Building the perfect beast

Alex Paterson offers campaign insights from the digital edge

By Jason Winders, MES'10

Alex Paterson never wanted to control the beast; he simply wanted to keep it fed. And as a member of the Liberal Party’s digital campaign team during the 2015 Federal Election, he saw firsthand what that would take.

“You have all these people out there, all these people who want to support you and your campaign online. You need to give them tools to defend you, to work with you, to do just that,” said Paterson, BA’08 (Media and Public Interest). “Your supporters are looking to you to provide them with stuff. Give it to them.” In Canadian politics, pundits of all political stripes saw the Liberal Party campaign, led by Prime Minister Justin Trudeau, as a triumph of new thinking in new media. It was no longer a matter of taking a traditional political campaign and cramming it into a new space, but using new tools to create new ways of campaigning and, perhaps more importantly, new ways of understanding a candidate.

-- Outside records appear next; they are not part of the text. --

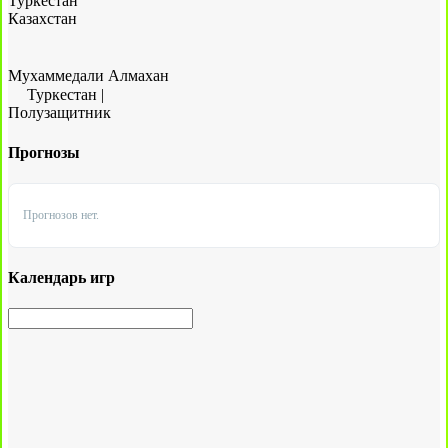
Туркестан
Казахстан
Мухаммедали Алмахан
Туркестан
|
Полузащитник
Прогнозы
Прогнозов нет.
Календарь игр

“As opposed to packaging or focus-group testing a candidate, what we did was use digital tools particularly well to bring people to see who he really was, to get people used to who he was as a leader. We embraced who Justin is,” Paterson said. “People are pretty shrewd online; people know they are being sold to in politics. But that doesn’t make the job of selling a nefarious one.

“Instead of packaging a candidate to go and meet the people where they are, on social media and digital campaigning, you can bring people to where your leader is.” Inside the Liberal team, Paterson describes a nimble digital shop, focused on a well-defined plan, but also reactive to the ever-changing landscape of a political campaign by using a room full of not just traditional communications people, but graphic designers, video production managers, and animators.

“You cannot run a campaign without a solid digital plan. It does not guarantee success if you have one, but it guarantees failure if you don’t have one.”